■ Work to complete: From the records below, set down exactly the lines starting with the line that contains "Building Science & Net Zero" and going on through the line that contains "Waitsfield, VT". Nothing else is wanted.
-- Data shown follows --
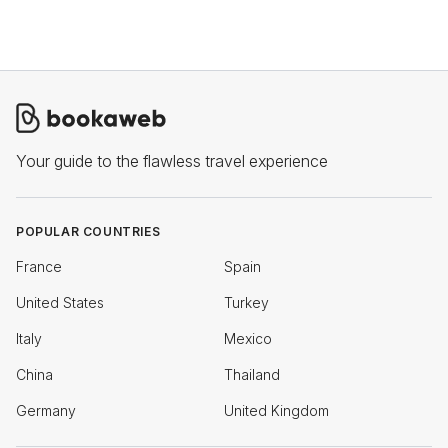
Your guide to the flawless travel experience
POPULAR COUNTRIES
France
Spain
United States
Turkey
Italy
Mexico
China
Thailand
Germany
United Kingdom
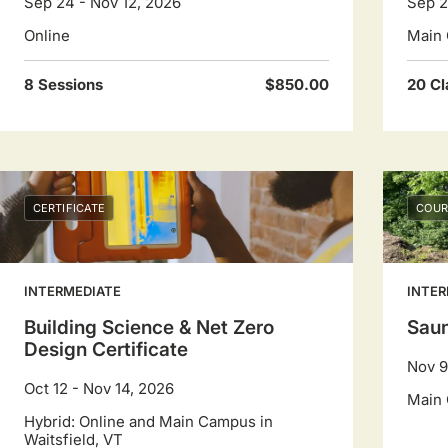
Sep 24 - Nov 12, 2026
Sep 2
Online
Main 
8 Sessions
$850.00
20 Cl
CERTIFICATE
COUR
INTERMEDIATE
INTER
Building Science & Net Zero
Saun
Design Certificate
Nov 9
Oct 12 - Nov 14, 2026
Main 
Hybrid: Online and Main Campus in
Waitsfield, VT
-- Data shown concluded --
-- Data shown follows --
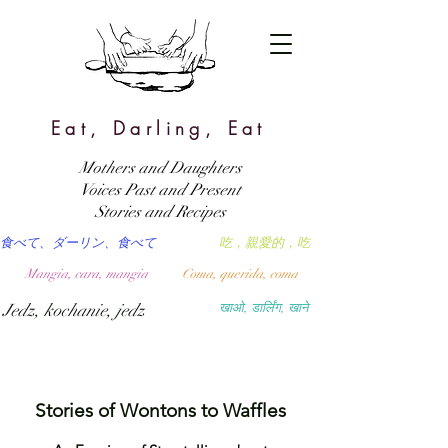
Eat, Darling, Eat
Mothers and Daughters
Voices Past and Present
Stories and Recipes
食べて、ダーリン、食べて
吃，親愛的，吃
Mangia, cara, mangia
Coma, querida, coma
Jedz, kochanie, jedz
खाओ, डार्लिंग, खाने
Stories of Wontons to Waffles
-- Data shown concluded --
■ Task solution:
Building Science & Net Zero
Saun
Design Certificate
Nov 9
Oct 12 - Nov 14, 2026
Main 
Hybrid: Online and Main Campus in
Waitsfield, VT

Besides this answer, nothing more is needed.